12 Antworten zu “Präsident und Nichtwissen. Teil 2: Notorietät oder die zwei Körper der Ministerin

  1. Offenbar war Frau Schavan seit vielen Jahren nur noch von Höflingen umgeben. Da ist es noch einigermaßen nachvollziehbar, dass sie da einem Selbstbetrug aufgesessen ist, denn Eitelkeit und Geltungsstreben waren ihr nicht fremd. Nicht zu verstehen sind IMHO diese Wissenschaftler, die ihr derartig geschmeichelt haben. Die müssen doch genau gewusst haben was Sache ist, und haben mitgespielt: „Der Ministerin neue Kleider“.

  2. Anna Cerafin Ruiz

    Die FU will diese Blamage offenbar totschweigen oder abwarten ob Schavan ihren Prozess vielleicht doch gewinnt. Nur eine Sache: Am 5.9.11 kam Schavan wirklich gerade aus der Uni. Sie hat erst an der Uni Luxemburg einen Vortrag zum Thema gehalten und dann bei der KAS geredet.
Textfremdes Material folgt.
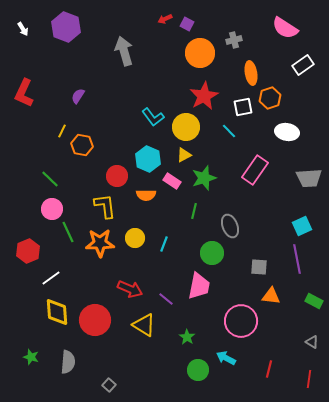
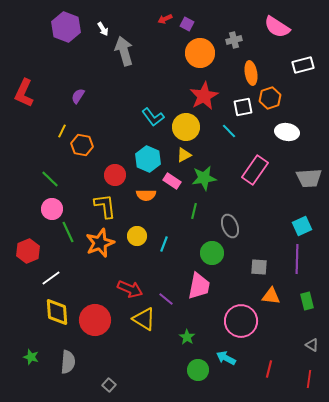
pink semicircle at (285, 28): moved 8 px left, 1 px up
white arrow at (23, 29): moved 80 px right
white rectangle at (303, 65): rotated 20 degrees clockwise
red circle at (117, 176): moved 2 px left, 1 px up
green star at (204, 178): rotated 10 degrees clockwise
yellow circle at (135, 238): moved 2 px right, 2 px up
orange star at (100, 243): rotated 20 degrees counterclockwise
purple line at (297, 259): rotated 12 degrees clockwise
green rectangle at (314, 301): moved 7 px left; rotated 48 degrees clockwise
yellow triangle at (144, 325): moved 6 px up
gray triangle at (312, 342): moved 3 px down
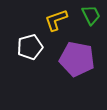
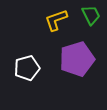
white pentagon: moved 3 px left, 21 px down
purple pentagon: rotated 28 degrees counterclockwise
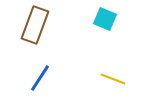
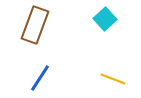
cyan square: rotated 25 degrees clockwise
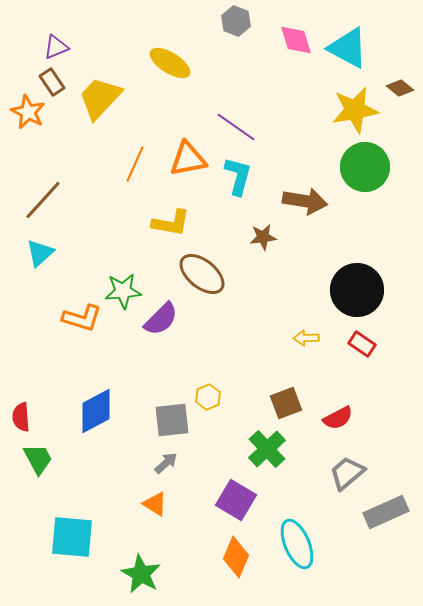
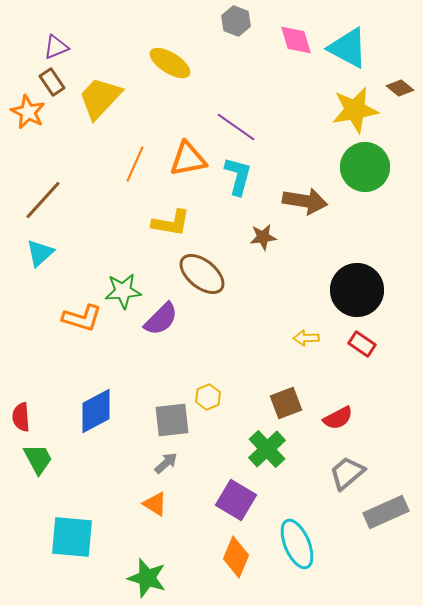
green star at (141, 574): moved 6 px right, 4 px down; rotated 12 degrees counterclockwise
  3. Danke für diesen Blog-Beitrag. Sehr lesenswert!

  4. Schanette Wahn

    Sehr geehrte Frau G.,

    ein vorzüglicher Artikel! Ich bitte jedoch um stillschweigende Korrektur eines kleinen Fehlers
    […]

    (Kommentar nicht zur Veröffentlichung bestimmt)

    Mit besten Grüßen
    Ihre Schanette Wahn

    • Sehr geehrte Frau Wahn,

      doch! Ihren Kommentar veröffentlichen wir. Denn wenn wir uns schon die Mühe machen und in diesen vorzüglichen *hust* Artikel extra noch einen kleinen Aufmerksamkeitsmelder einbauen, und wenn Sie den eingebauten Fehler dann aufmerksam bemerken und melden, dann haben Sie die Prüfung bestanden. Es entspricht unserer Transparency Compliance Policy, sowas dann auch zu veröffentlichen. Glückwunsch!
      Für alle anderen:

      brillant (im Deutschen häufige Falschschreibung „Brilliant“; zu frz. brillant, lat. berillus, griech. bêrillos ‚Beryll‘)

      Falls Sie das genau so jetzt auch in Wikipedia finden: Die plagiieren da hemmungslos.
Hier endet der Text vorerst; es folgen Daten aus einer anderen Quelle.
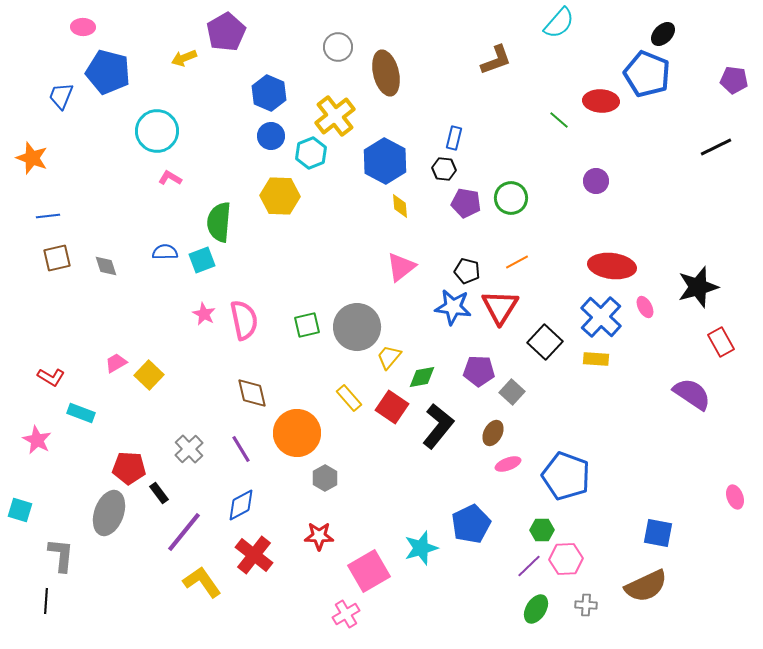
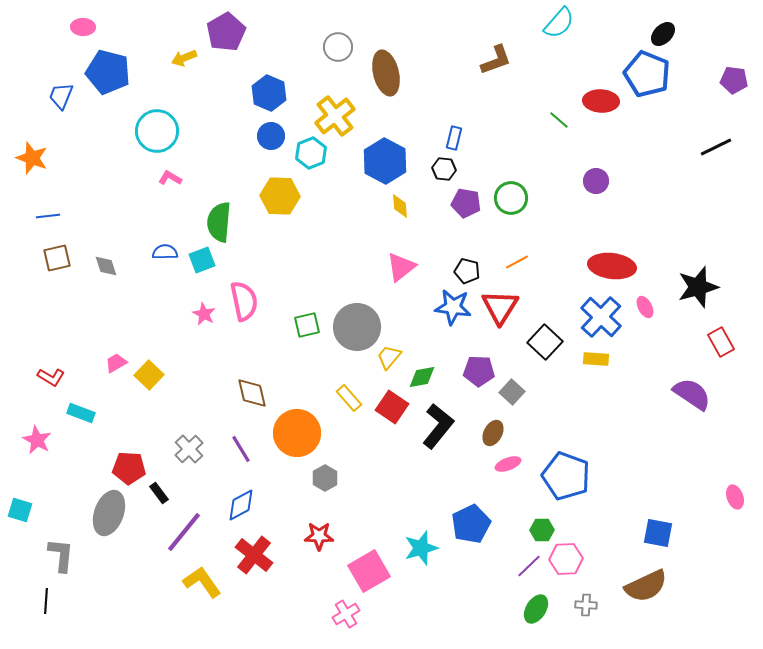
pink semicircle at (244, 320): moved 19 px up
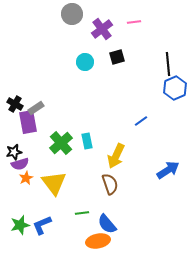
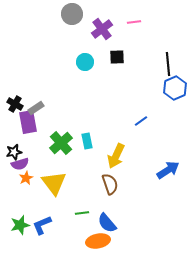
black square: rotated 14 degrees clockwise
blue semicircle: moved 1 px up
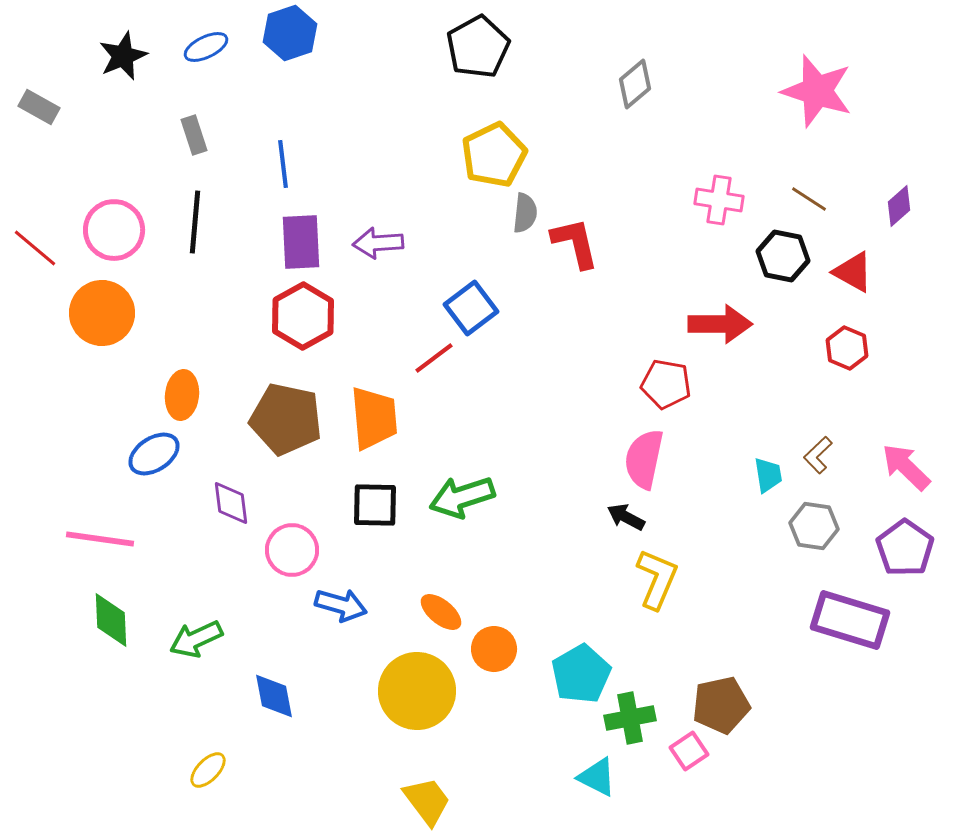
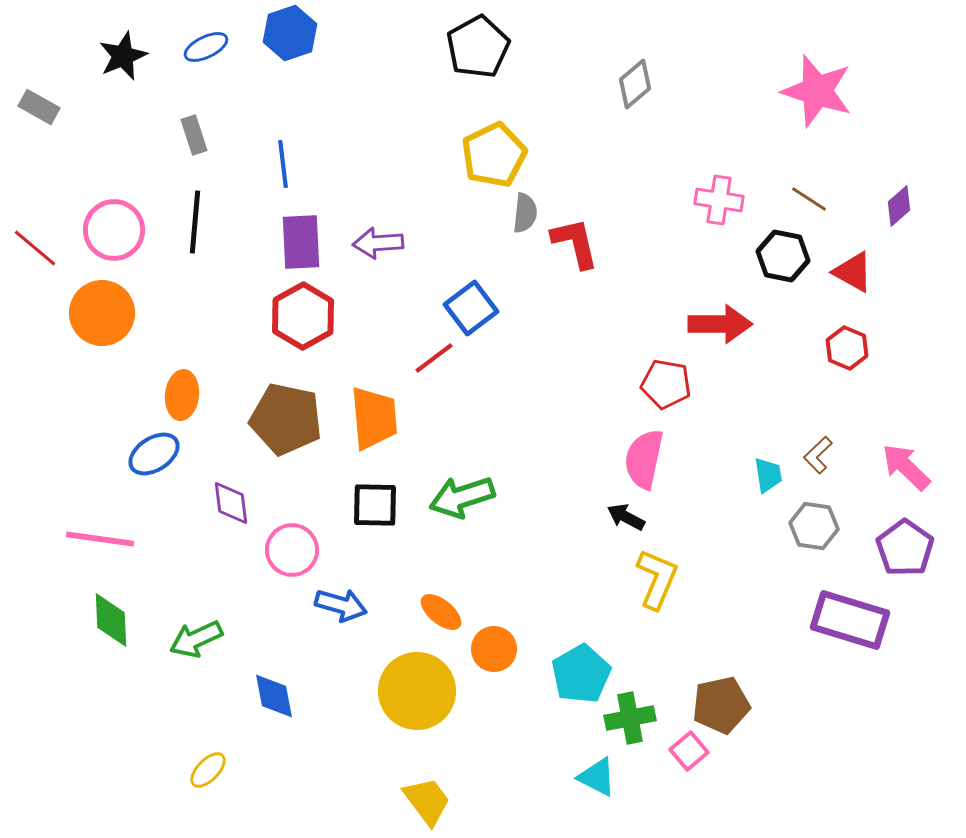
pink square at (689, 751): rotated 6 degrees counterclockwise
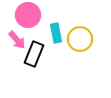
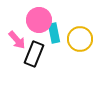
pink circle: moved 11 px right, 5 px down
cyan rectangle: moved 2 px left
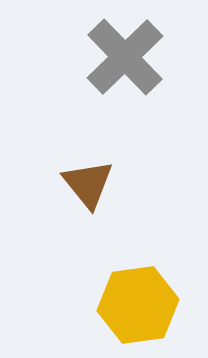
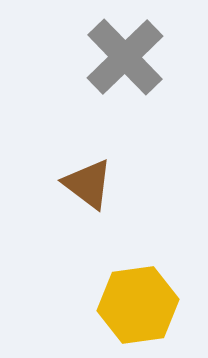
brown triangle: rotated 14 degrees counterclockwise
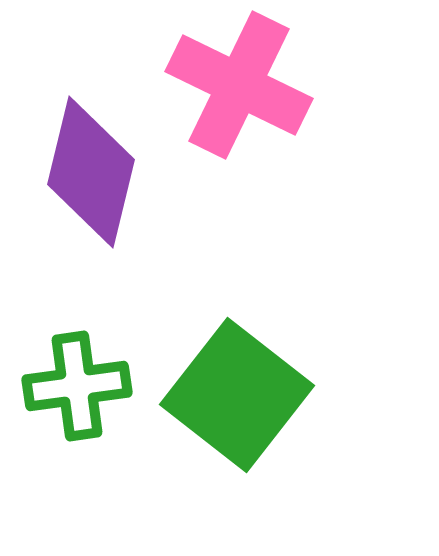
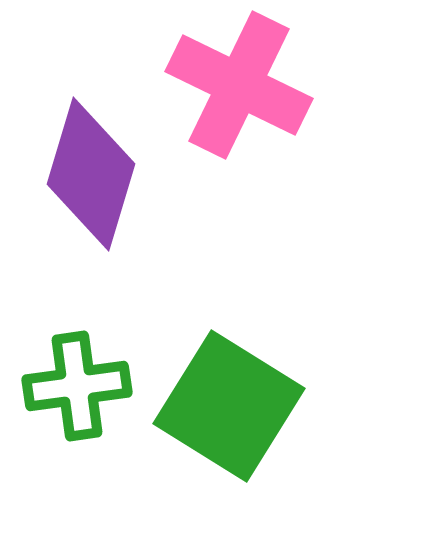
purple diamond: moved 2 px down; rotated 3 degrees clockwise
green square: moved 8 px left, 11 px down; rotated 6 degrees counterclockwise
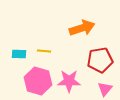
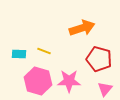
yellow line: rotated 16 degrees clockwise
red pentagon: moved 1 px left, 1 px up; rotated 25 degrees clockwise
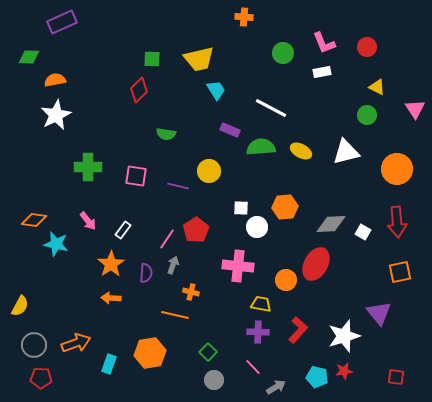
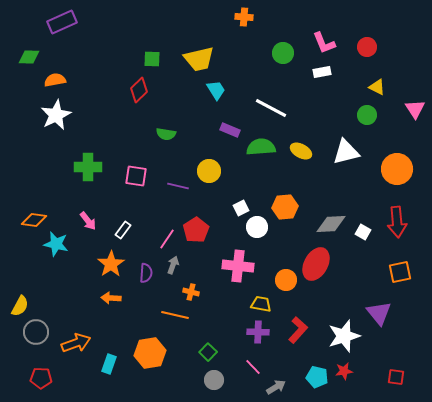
white square at (241, 208): rotated 28 degrees counterclockwise
gray circle at (34, 345): moved 2 px right, 13 px up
  5. Pingback: Nichts Neues von Schavan? Studien zu Voraussetzungen, Notwendigkeit und Erfordernissen heutiger Honorarprofessuren | Erbloggtes

  6. Ich muss mich wundern: Hier hat Causa Schavan nicht gründlich recherchiert. Es wurden zahlreiche wichtige Veröffentlichungen übersehen! Ich nenne nur folgende:

    1983 hat Annette Schavan das Buch „Neuss: Bilder und Gedanken zur Heimat“ herausgegeben. Eindeutig ein Standardwerk der Regionaltheologie. Eine konsequente Fortentwicklung aus den Grundlagen für die Leitlinien ihres theologischen Denkens in der Dissertation.

    1986 erschien „Gott ist Licht“. Zu Lithographien des Neusser Künstlers Boris Fröhlich schrieb Schavan die passenden Texte.

    2000 hat sie mit Hans Joachim Meyer im Don Bosco-Verlag den Band herausgegeben: „Gott und den Menschen verpflichtet: Ansichten zum Katholizismus in Deutschland“. Weitere Bewährung der erwähnten theologischen Leitlinien. Es handelt sich um Beiträge zu einem Symposium des ZKs der deutschen Katholiken.

    2004 wurde veröffentlicht „Das Kirchenjahr in Wort und Bild“. Wieder Illustrationen von Boris Fröhlich, Texte von Annette Schavan und Wilhelm Gössmann.

    2006 ist die CD „Gesänge der Synagoge: Preist ihn seiner Welt zuliebe“ veröffentlicht worden. Gesungen werden die Gesänge aber nicht, sondern es spielt jemand sehr schön Cello, und Annette Schavan liest aus den Psalmen vor. An keiner Stelle behauptet sie, dass sie diese Psalmen geschrieben hätte. Spätestens dadurch hat sie sich die Honorarprofessur für Katholische Theologie redlich verdient.

    • Danke für die fundierte Kritik und substantielle Ergänzung.

      Ko-Autor Wilhelm Gössmann ist interessant. In Schavans Studienzeit war er Prof für Literaturwissenschaft an der PH Neuss, seit 1980 Uni Düsseldorf, und langjähriger Vorsitzender der Heinrich-Heine-Gesellschaft. Er war auch dichterisch ambitioniert, verfasste Texte zu religiösen Themen und solche darüber, wie man meditationstaugliche Blumengestecke anfertigt. Seine Frau ist die feministisch orientierte katholische Theologin Elisabeth Gössmann. Auf der entsprechenden Professur an der PH Neuss saß aber schon Uta Ranke-Heinemann …

      In der Causa Schavan hat Wilhelm Gössmann die Vorwürfe frühzeitig für absurd erklärt. Später hat er sich offenbar direkt an den Promotionsausschuss gewandt, ohne jedoch eine Antwort zu erhalten. Besonders aufschlussreich ist die kritisch gemeinte Feststellung der Rheinischen Post, dass weder der Doktorvater noch Gössmann im Verfahren angehört worden seien.